XYLENE POWER LTD.

SPHEROMAK APPROXIMATION:

By Charles Rhodes, P.Eng., Ph.D.

SPHEROMAK APPROXIMATION:
This web page uses relatively simple approximations to show that net charge circulating around a closed path forms the field energy density distribution required for the existence of a spheromak. A more precise mathematical proof of spheromak wall position stability is developed on the web page titled:THEORETICAL SPHEROMAK. The electric and magnetic fields of a spheromak maintain its quasi-toroidal geometry and to hold a stable amount of energy.

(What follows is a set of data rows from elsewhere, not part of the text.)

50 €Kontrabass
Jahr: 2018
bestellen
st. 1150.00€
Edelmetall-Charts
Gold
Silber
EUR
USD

A spheromak quasi-toroid has a major axis and a minor axis. The spheromak's circulting current follows a closed spiral path which is characterized by Np turns around the quasi-toroid's major axis and by Nt turns around the quasi-toroid's minor axis. This current path has the quasi-toroidal shape of the glaze on a doughnut and is referred to as the spheromak wall. Inside the spheromak wall the magnetic field is toroidal. Outside the spheromak wall the magnetic field is poloidal. Inside the spheromak wall the electric field for an isolated spheromak is zero. Outside the spheromak wall the electric field for an isolated spheromak is normal to the spheromak surface. Within the core of the spheromak the electric field components parallel to the equitorial plane cancel. In the far field the electric field is nearly spherically radial. The spacial distribution of the circulating charge is constant over time. Hence the electric and magnetic field geometry is constant over time.

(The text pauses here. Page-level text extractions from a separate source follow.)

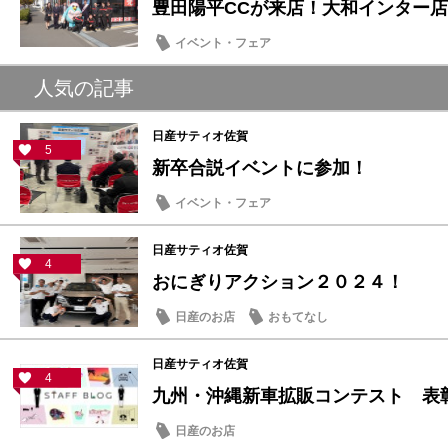
豊田陽平CCが来店！大和インター店に
イベント・フェア
人気の記事
日産サティオ佐賀
5
新卒合説イベントに参加！
イベント・フェア
日産サティオ佐賀
4
おにぎりアクション２０２４！
日産のお店
おもてなし
日産サティオ佐賀
4
九州・沖縄新車拡販コンテスト 表
日産のお店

The spheromak field structure allows semi-stable plasma spheromaks and discrete stable atomic charged particles to exist and act as stores of energy.
 

ATOMIC PARTICLE SPHEROMAKS:
Atomic particle spheromaks have a quantized charge that superficially appears to be at rest with respect to an inertial observer. Isolated stable atomic particles such as electrons and protons hold specific amounts of energy (rest mass). When these particles aggregate with opposite charged particles the assembly emits photons. This photon emission decreases the total amount of energy in the assembly creating a mutual potential energy well.

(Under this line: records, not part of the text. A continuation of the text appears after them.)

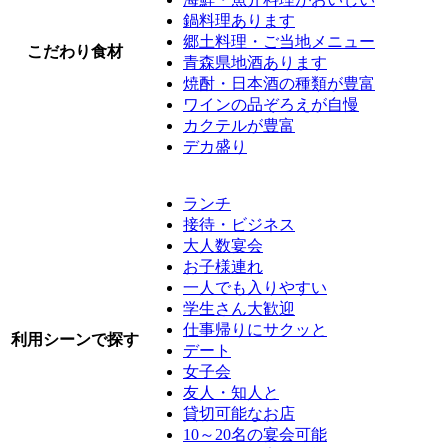
鍋料理あります
郷土料理・ご当地メニュー
こだわり食材
青森県地酒あります
焼酎・日本酒の種類が豊富
ワインの品ぞろえが自慢
カクテルが豊富
デカ盛り
ランチ
接待・ビジネス
大人数宴会
お子様連れ
一人でも入りやすい
学生さん大歓迎
仕事帰りにサクッと
利用シーンで探す
デート
女子会
友人・知人と
貸切可能なお店
10～20名の宴会可能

In an atomic particle spheromak current moves uniformly around a closed spiral path at the speed of light. The spheromak net charge is uniformly distributed along the current path. The uniform charge distribution along the current path and uniform current cause constant electric and magnetic fields. The time until the current retraces its previous path is (1 / Fh) where Fh is the characteristic frequency of the spheromak.

A real spheromak in free space has a slightly distorted cross section. However, the fields of an atomic particle spheromak may be further distorted by external electric and magnetic fields.
 

SPHEROMAK CONCEPT:
Conceptually a spheromak wall is a quasi-toroidal surface formed from the closed current path of a spheromak. The current path within the spheromak wall conforms to the quasi-toroid surface curvature.

The magnetic field of a spheromak has both toroidal and poloidal components. The current path gradually changes direction over the surface of the quasi-toroid while following a closed spiral.

In a spheromak quantized positive and/or negative charge moves along a closed spiral path embedded in the spheromak wall. A spheromak is cylindrically symmetric about the spheromak major axis and is mirror symmetric about the spheromak's equatorial plane. The net charge Qs is uniformly distributed over the current path length Lh.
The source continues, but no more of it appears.